Devlete hiç yoktan bir yer kazandırmanın bedelini, Turgut Özal hayata gözlerini yumduktan sonra mahkemeye verilerek ödedim. Allah'tan o dönemin mahkemeleri haklı ile haksızı iyi ayırıyor, cezayı kitaba uygun şekilde veriyordu; hakimin takdir ifadeleriyle beraat ettim. Bunları şunun için yazıyorum. O mütevazi evin yerinde şimdi ayrı ayrı büyük binalar yapılıyor, yolların genişletilmesi için güzelim çam ağaçları kesiliyor, tepeler düzleniyor, köylünün kullandığı yollar berbat ediliyor. Ne o, Cumhurbaşkanlığına büyük bir yazlık yapılacak. Yazık değil mi dökülen milletin milyonlarca lirasına, tahrip edilen doğasına, kesilen binlerce ağacına yazık değil mi?
Keşke 28 sene önce yapmasaydım o mütevazi evi. Açmasaydım bugünün feci doğa tahribatının yolunu. Öyle diyesim geliyor ama bugünün yöneticileri orası olmasa başka bir yeri de aynı hale getirirlerdi. Böyle teselli ediyorum kendimi. Acaba diyorum, çevreciliğin daniskasıyız diyenler bir gelip görmezler mi sebep oldukları çevre faciasını? Görseler belki en azından üzülürler, belki de tahribatın daha da büyümesini önleyebilirler. Benimki de ham hayal işte…

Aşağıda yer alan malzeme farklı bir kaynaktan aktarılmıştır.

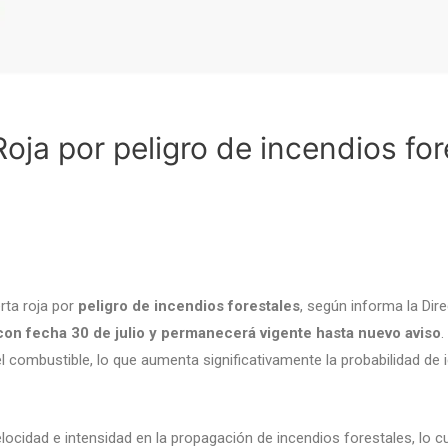
a por peligro de incendios for
rta roja por
peligro de incendios forestales
, según informa la Dire
c
on fecha 30 de julio y permanecerá vigente hasta nuevo aviso
.
combustible, lo que aumenta significativamente la probabilidad de i
 velocidad e intensidad en la propagación de incendios forestales, lo 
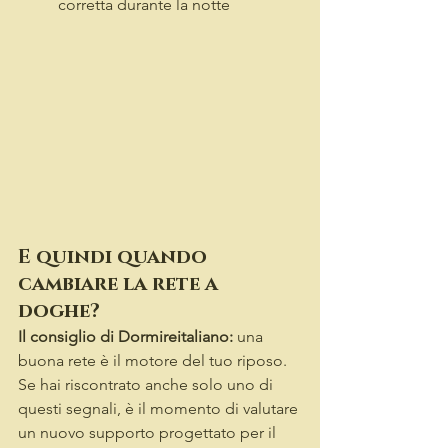
corretta durante la notte
E quindi quando 
cambiare la rete a 
doghe?
Il consiglio di Dormireitaliano: 
una 
buona rete è il motore del tuo riposo. 
Se hai riscontrato anche solo uno di 
questi segnali, è il momento di valutare 
un nuovo supporto progettato per il 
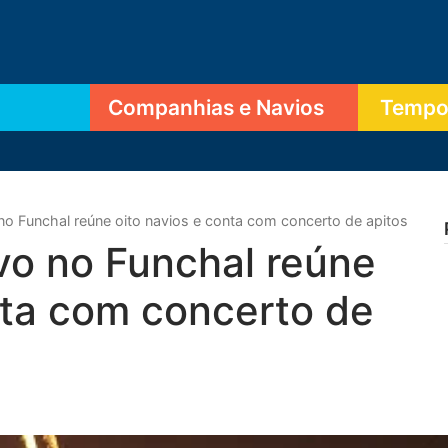
Companhias e Navios
Tempor
o Funchal reúne oito navios e conta com concerto de apitos
vo no Funchal reúne
nta com concerto de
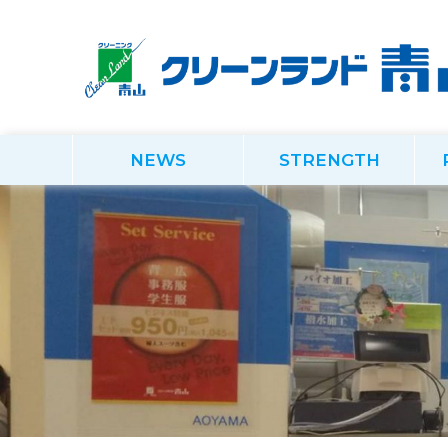
NEWS
STRENGTH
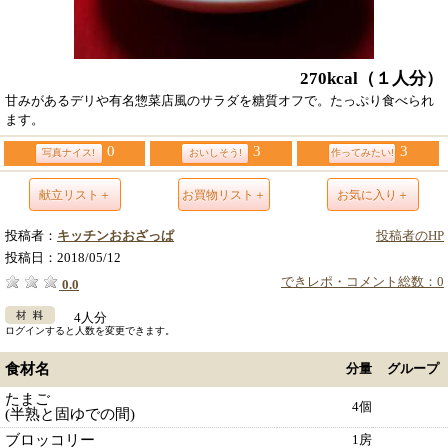
270kcal
（１人分）
甘みがあるデリや有名惣菜店風のサラダを糖質オフで。たっぷり食べられ
ます。
0
3
3
写真ナイス!
おいしそう!
作ってみたい!
献立リスト＋
お買物リスト＋
お気に入り＋
投稿者：
キッチンおおざっぱ
投稿者のHP
投稿日：
2018/05/12
できレポ・コメント総数：0
0.0
4人分
ログインすると人数を変更できます。
食材名
分量
グループ
たまご
4個
(半熟と固ゆでの間)
ブロッコリー
1房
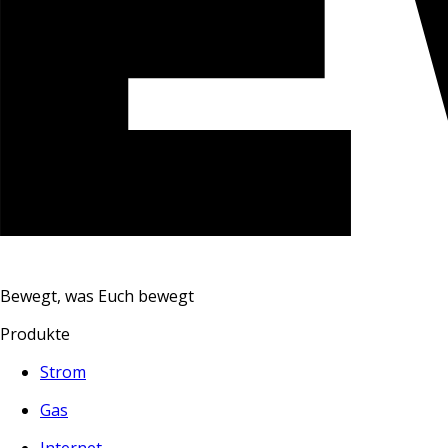
Bewegt, was Euch bewegt
Produkte
Strom
Gas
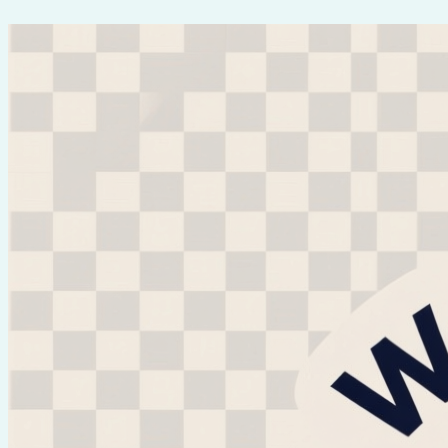
Перейти
к
содержимому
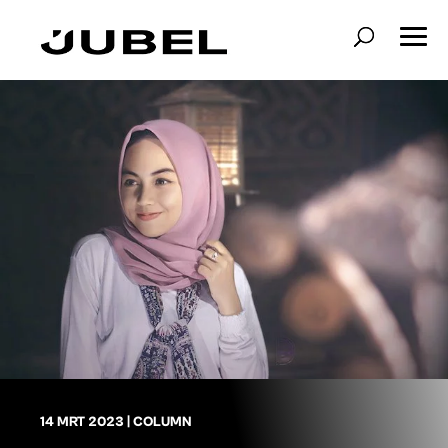
14 MRT 2023
|
COLUMN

Her yönetimin bir sonu vardır. Mevcut yönetim de bir gün makam ve koltukları bırakıp gidecektir. Ama bizim şu 14 yılda yitip giden doğal değerlerimiz ve güzelliklerimiz, bir daha geri gelemez ki…14 yılın tahribatını 100 yıl bile telafi edemez. Yazık çok yazık…
*****
NOT. Bu konuyu işlemeye, gündemde tutmaya ve yazmaya devam edeceğim. Önümüzdeki hafta köydeyim, yapılanları daha dikkatli bir gözle izlerim inşallah. Cumhurbaşkanına yazlık bir ihtiyaçtır. Benim derdim yazlıkla değil, yazlığın çok büyütülmesi ve doğanın feci şekilde tahrip edilmesiyle ilgilidir. Bunun böyle bilinmesinde fayda var.